PROBLEM
Your task is to copy each line of the records that includes the string "this".

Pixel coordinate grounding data
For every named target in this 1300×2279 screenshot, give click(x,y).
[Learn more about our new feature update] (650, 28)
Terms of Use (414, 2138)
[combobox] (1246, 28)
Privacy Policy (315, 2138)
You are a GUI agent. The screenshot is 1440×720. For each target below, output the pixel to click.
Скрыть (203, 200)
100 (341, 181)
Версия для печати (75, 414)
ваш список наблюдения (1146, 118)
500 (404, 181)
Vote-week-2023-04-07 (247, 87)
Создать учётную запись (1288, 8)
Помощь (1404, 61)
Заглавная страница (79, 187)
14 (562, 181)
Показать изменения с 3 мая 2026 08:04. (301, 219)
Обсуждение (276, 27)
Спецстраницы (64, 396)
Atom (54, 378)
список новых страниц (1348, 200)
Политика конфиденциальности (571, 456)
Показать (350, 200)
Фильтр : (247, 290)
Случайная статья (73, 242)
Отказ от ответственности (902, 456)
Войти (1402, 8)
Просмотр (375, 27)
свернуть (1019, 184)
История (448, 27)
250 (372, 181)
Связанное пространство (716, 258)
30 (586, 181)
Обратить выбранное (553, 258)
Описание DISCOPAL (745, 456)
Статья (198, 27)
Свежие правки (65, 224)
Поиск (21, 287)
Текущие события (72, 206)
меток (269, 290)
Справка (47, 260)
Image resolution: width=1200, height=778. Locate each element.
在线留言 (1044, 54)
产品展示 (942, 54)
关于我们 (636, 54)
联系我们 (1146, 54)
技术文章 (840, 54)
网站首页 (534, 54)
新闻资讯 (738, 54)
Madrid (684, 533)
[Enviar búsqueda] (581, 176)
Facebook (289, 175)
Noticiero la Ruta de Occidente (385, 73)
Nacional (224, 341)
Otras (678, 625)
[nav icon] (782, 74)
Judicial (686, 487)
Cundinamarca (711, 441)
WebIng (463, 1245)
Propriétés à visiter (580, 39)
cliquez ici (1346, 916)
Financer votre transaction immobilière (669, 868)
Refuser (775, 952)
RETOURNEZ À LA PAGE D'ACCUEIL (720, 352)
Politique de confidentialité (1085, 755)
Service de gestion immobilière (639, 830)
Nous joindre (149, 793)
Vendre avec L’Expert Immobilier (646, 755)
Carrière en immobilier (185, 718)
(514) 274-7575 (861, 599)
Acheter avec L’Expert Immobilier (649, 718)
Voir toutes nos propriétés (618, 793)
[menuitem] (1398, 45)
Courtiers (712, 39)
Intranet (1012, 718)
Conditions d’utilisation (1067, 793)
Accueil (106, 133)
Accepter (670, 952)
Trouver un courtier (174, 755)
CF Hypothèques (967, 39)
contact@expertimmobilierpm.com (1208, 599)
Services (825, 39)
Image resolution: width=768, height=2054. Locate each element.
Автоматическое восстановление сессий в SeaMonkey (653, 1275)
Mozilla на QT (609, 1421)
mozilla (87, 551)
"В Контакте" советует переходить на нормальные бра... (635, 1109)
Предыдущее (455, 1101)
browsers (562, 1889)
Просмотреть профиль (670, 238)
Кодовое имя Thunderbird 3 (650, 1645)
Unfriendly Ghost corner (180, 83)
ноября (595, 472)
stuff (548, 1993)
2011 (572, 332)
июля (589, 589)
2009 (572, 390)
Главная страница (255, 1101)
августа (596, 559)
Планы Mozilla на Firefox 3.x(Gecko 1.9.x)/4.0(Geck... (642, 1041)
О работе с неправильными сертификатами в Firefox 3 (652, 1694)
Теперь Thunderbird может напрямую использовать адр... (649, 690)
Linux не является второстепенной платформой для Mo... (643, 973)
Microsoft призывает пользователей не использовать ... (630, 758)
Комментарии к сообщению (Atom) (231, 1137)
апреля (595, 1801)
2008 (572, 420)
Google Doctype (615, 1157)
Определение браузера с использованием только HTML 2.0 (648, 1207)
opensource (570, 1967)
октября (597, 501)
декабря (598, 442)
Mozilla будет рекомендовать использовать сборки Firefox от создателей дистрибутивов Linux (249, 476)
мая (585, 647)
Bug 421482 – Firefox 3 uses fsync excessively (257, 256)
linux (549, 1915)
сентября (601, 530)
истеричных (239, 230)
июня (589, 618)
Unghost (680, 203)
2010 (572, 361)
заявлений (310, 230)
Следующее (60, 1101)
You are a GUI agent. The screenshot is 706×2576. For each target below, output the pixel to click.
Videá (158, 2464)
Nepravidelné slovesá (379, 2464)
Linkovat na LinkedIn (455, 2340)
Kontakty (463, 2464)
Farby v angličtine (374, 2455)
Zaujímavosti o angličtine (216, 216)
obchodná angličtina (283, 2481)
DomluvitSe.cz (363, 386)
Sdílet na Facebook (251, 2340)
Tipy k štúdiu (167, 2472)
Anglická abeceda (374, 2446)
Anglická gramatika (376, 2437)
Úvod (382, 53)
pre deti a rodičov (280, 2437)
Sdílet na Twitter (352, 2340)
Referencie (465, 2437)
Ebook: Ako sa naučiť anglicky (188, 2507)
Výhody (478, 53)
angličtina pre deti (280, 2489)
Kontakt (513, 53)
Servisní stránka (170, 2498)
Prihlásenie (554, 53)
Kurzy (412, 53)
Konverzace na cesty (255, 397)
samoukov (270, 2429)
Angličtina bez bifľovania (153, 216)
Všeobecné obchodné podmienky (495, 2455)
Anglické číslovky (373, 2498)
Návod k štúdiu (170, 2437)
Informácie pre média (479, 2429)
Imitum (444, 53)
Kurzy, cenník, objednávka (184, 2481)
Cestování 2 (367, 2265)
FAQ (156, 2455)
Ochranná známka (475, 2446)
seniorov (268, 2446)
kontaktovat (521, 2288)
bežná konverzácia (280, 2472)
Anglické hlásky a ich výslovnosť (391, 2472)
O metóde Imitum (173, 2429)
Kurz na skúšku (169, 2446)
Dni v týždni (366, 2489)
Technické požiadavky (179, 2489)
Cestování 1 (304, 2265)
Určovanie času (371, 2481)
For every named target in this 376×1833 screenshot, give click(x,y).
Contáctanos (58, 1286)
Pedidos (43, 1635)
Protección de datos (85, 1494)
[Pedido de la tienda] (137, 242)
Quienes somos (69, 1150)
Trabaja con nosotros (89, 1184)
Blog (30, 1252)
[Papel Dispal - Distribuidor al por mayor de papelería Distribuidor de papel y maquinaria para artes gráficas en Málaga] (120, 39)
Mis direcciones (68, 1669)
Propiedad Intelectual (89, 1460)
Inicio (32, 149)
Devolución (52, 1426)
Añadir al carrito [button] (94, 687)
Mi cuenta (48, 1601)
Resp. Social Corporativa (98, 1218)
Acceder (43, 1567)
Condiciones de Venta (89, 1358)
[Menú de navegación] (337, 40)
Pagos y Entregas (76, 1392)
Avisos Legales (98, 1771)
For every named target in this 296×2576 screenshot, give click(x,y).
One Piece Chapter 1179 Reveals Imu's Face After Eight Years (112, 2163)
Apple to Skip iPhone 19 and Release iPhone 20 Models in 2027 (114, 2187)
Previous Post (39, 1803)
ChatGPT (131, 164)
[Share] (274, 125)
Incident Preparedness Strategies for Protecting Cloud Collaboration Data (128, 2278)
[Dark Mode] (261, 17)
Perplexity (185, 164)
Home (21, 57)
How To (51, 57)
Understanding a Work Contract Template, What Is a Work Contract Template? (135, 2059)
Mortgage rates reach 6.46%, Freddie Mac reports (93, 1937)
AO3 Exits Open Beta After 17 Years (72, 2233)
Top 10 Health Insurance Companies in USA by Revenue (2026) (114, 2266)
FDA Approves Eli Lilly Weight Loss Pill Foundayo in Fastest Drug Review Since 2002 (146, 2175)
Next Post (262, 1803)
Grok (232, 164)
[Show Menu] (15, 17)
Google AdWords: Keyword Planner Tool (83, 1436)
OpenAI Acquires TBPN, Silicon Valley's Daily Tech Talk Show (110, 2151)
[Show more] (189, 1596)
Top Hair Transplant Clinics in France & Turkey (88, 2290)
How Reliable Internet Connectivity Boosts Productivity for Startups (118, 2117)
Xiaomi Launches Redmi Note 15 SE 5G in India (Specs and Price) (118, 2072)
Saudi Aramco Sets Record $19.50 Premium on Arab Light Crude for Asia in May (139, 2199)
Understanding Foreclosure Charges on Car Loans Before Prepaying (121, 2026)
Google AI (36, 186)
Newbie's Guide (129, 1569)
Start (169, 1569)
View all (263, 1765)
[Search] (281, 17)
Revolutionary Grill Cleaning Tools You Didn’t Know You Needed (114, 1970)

COMPLETED EXERCISE
For every named target in this 1300×2279 screenshot, give click(x,y).
For every named target in this 376×1833 screenshot, give click(x,y).
For every named target in this 296×2576 screenshot, give click(x,y).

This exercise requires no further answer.